• Activity: Word for word, write out the entries that follow, omitting all pictures.

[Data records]
* * *

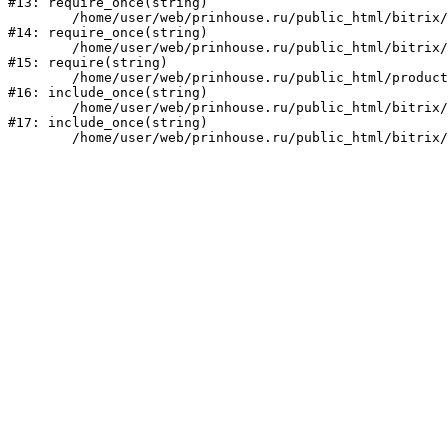
#13: require_once(string)

	/home/user/web/prinhouse.ru/public_html/bitrix/modules/main/include/prolog.php:10

#14: require_once(string)

	/home/user/web/prinhouse.ru/public_html/bitrix/header.php:1

#15: require(string)

	/home/user/web/prinhouse.ru/public_html/product/index.php:3

#16: include_once(string)

	/home/user/web/prinhouse.ru/public_html/bitrix/modules/main/include/urlrewrite.php:159

#17: include_once(string)
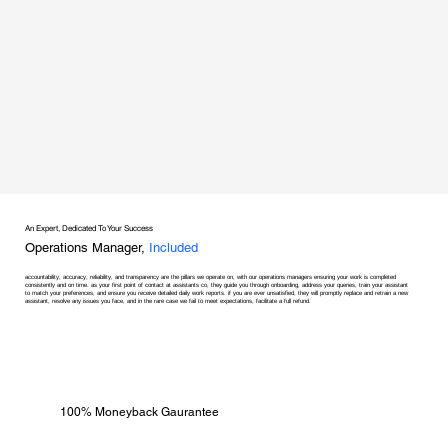
An Expert, Dedicated To Your Success
Operations Manager,
Included
accountability, accuracy, reliability, and transparency are the pillars we operate on, with our operations managers ensuring your work is completed
consistently and on time. as your first point of contact at assistants co, they guide you through onboarding, address your queries, train your assistant
to match your preferences, and ensure you receive detailed daily work reports. if you are ever unsatisfied, they will promptly replace and retrain a new
assistant, resolve any issues you face, and in the rare case we fail to meet expectations, facilitate a full refund.
100% Moneyback Gaurantee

* * *

• Solution below:
#13: require_once(string)

	/home/user/web/prinhouse.ru/public_html/bitrix/modules/main/include/prolog.php:10

#14: require_once(string)

	/home/user/web/prinhouse.ru/public_html/bitrix/header.php:1

#15: require(string)

	/home/user/web/prinhouse.ru/public_html/product/index.php:3

#16: include_once(string)

	/home/user/web/prinhouse.ru/public_html/bitrix/modules/main/include/urlrewrite.php:159

#17: include_once(string)
An Expert, Dedicated To Your Success
Operations Manager,
Included
accountability, accuracy, reliability, and transparency are the pillars we operate on, with our operations managers ensuring your work is completed
consistently and on time. as your first point of contact at assistants co, they guide you through onboarding, address your queries, train your assistant
to match your preferences, and ensure you receive detailed daily work reports. if you are ever unsatisfied, they will promptly replace and retrain a new
assistant, resolve any issues you face, and in the rare case we fail to meet expectations, facilitate a full refund.
100% Moneyback Gaurantee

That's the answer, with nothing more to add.